Tom Callihan retired from the Washington Works plant and is one of the Chemical Operator program instructors. He worked at Dupont for 30 years and 11 of the years were in supervision where he helped train operators on the job.
Callihan's experience has evolved as industry changes with more computerized and technical production processes and enjoys passing on his knowledge to the students so they can be successful operators.
"All of the Chemical Operator instructors are the hands-on guys, we have done the work and we have trained people on the job. We know what students need to learn to be good at their jobs," Callihan said.
Darrell Veyon is the Training Coordinator at Momentive Performance Products and also teaches a class in the Chemical Operator program.
"A company who hires a graduate of the Career Center Adult Technical Training's Chemical Operator program will have an employee with a strong foundation. Their site specific training typically reduces the cost of long training programs and places operators in the workforce more quickly," Veyon said.
In the mechanical and electrical maintenance area, companies struggle to find appropriate candidates for open positions. The larger chemical companies hire employees who have worked in maintenance in the smaller companies.
The wages in the larger companies are more than $30 per hour and the wage at the smaller companies is $15 to $20 per hour. The smaller companies struggle to find skilled workers for their jobs when the current employees are accepting jobs with the larger companies.
Brian McFarland is completing the Instrumentation and Electricity program and Maintenance Mechanic Millwright program.
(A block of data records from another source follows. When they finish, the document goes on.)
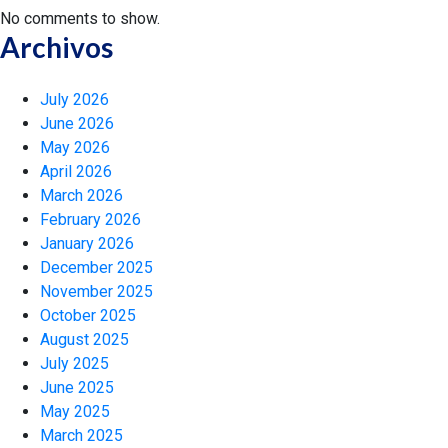
No comments to show.
Archivos
July 2026
June 2026
May 2026
April 2026
March 2026
February 2026
January 2026
December 2025
November 2025
October 2025
August 2025
July 2025
June 2025
May 2025
March 2025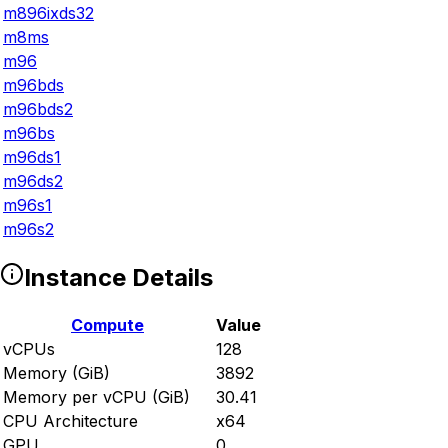
m896ixds32
m8ms
m96
m96bds
m96bds2
m96bs
m96ds1
m96ds2
m96s1
m96s2
Instance Details
Compute
Value
vCPUs
128
Memory (GiB)
3892
Memory per vCPU (GiB)
30.41
CPU Architecture
x64
GPU
0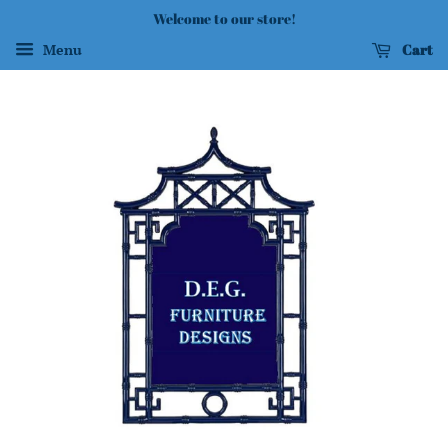
Welcome to our store!
Cart
Menu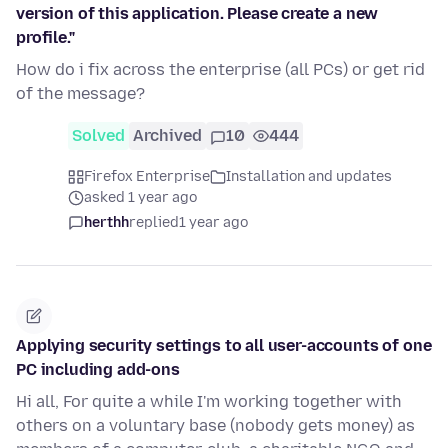
version of this application. Please create a new
profile."
How do i fix across the enterprise (all PCs) or get rid
of the message?
Solved
Archived
10
444
Firefox Enterprise
Installation and updates
asked 1 year ago
herthh
replied
1 year ago
Applying security settings to all user-accounts of one
PC including add-ons
Hi all, For quite a while I'm working together with
others on a voluntary base (nobody gets money) as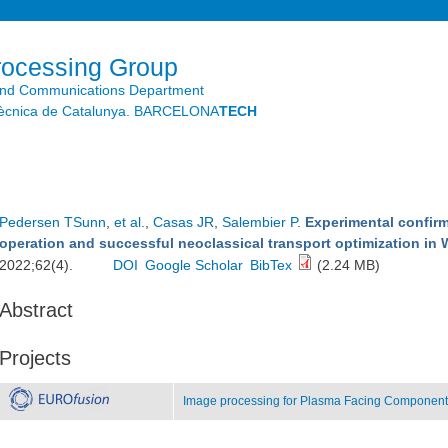
Skip to
main
content
rocessing Group
and Communications Department
litècnica de Catalunya. BARCELONA
TECH
Pedersen TSunn
,
et al.
,
Casas JR
,
Salembier P
.
Experimental confirma
operation and successful neoclassical transport optimization in 
2022;62(4).
DOI
Google Scholar
BibTex
(2.24 MB)
Abstract
Projects
Image processing for Plasma Facing Components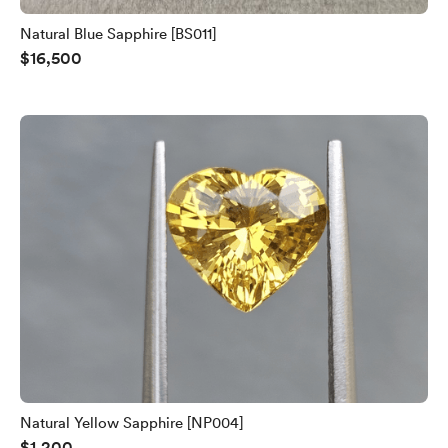
Natural Blue Sapphire [BS011]
$16,500
Natural Yellow Sapphire [NP004]
$1,200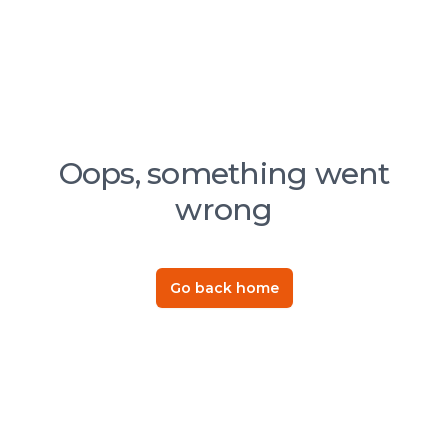
Oops, something went
wrong
Go back home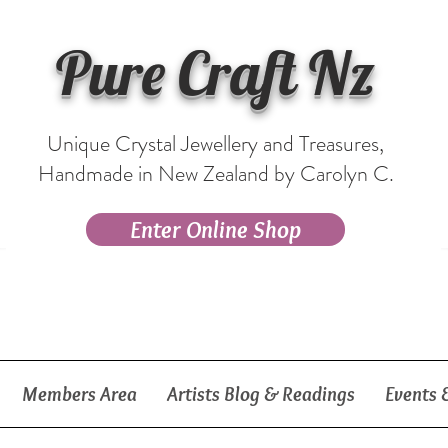
Pure Craft Nz
Unique Crystal Jewellery and Treasures,
Handmade in New Zealand by Carolyn C.
Enter Online Shop
Members Area
Artists Blog & Readings
Events 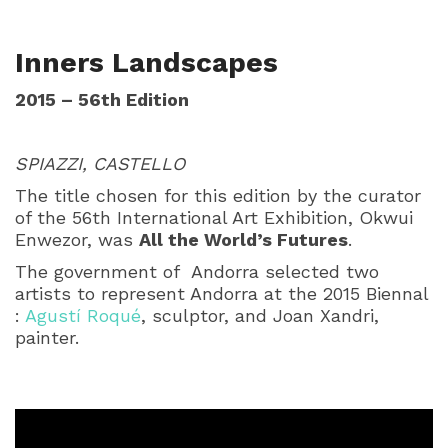
Inners Landscapes
2015 – 56th Edition
SPIAZZI, CASTELLO
The title chosen for this edition by the curator
of the 56th International Art Exhibition, Okwui
Enwezor, was
All the World’s Futures
.
The government of Andorra selected two
artists to represent Andorra at the 2015 Biennal
:
Agustí Roqué
, sculptor, and Joan Xandri,
painter.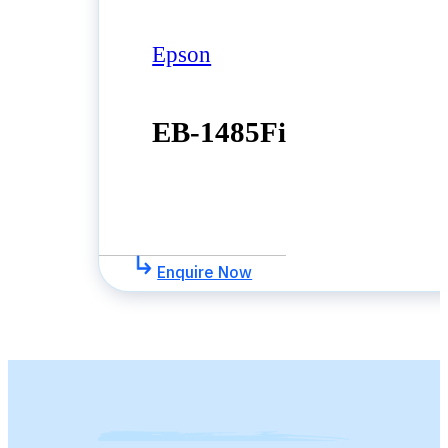
Epson
EB-1485Fi
Enquire Now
McFarland is working at Magnum Magnetics in Caldwell as a paid maintenance intern.
The Career Center pays the wages during the training period and, upon successful completion, McFarland's salary will be covered by a grant contract for on-the-job training at Magnum Magnetics. When skilled, he will be hired as a full-time employee.
McFarland chose to take the classes after completing high school to learn a skill that could provide life-long employment.
"The folks at the Career Center Adult Technical Training office told me and my family everything I would need to do to be successful before I even started the classes. Since I had no related experience, I need to pay attention and learn on-the- job as part of completing my training," McFarland said.
In 2010, several Instrumentation and Electricity and Maintenance Mechanic Millwright graduates tested, qualified and were hired as Level 3 technicians at one of the larger area chemical companies. With no related work experience, the individuals tested on the same levels as those with from five to 15 years of experience.
The courses were designed by experts from local companies and the individuals continually work with staff to change the courses as technology dictates. The Instrumentation and Electricity and Maintenance Mechanic Millwright labs have more than $2 million worth of hands-on training equipment selected or donated by local industry.